__DIRECTIONS FOR THIS TASK__. In the material below, print every line exactly and omit the pictures.

__DATASET EXTRACT__.
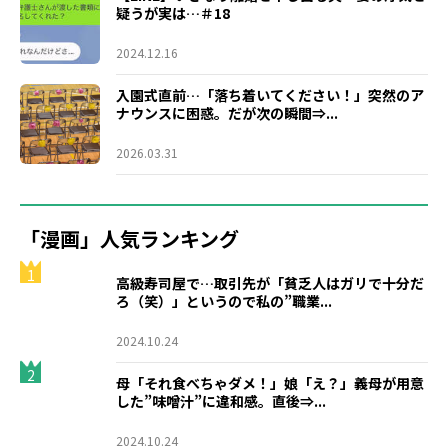
疑うが実は…＃18
2024.12.16
入園式直前…「落ち着いてください！」突然のア
ナウンスに困惑。だが次の瞬間⇒...
2026.03.31
「漫画」人気ランキング
1
高級寿司屋で…取引先が「貧乏人はガリで十分だ
ろ（笑）」というので私の”職業...
2024.10.24
2
母「それ食べちゃダメ！」娘「え？」義母が用意
した”味噌汁”に違和感。直後⇒...
2024.10.24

__RESULT OF THIS EXERCISE__.
疑うが実は…＃18
2024.12.16
入園式直前…「落ち着いてください！」突然のア
ナウンスに困惑。だが次の瞬間⇒...
2026.03.31
「漫画」人気ランキング
1
高級寿司屋で…取引先が「貧乏人はガリで十分だ
ろ（笑）」というので私の”職業...
2024.10.24
2
母「それ食べちゃダメ！」娘「え？」義母が用意
した”味噌汁”に違和感。直後⇒...
2024.10.24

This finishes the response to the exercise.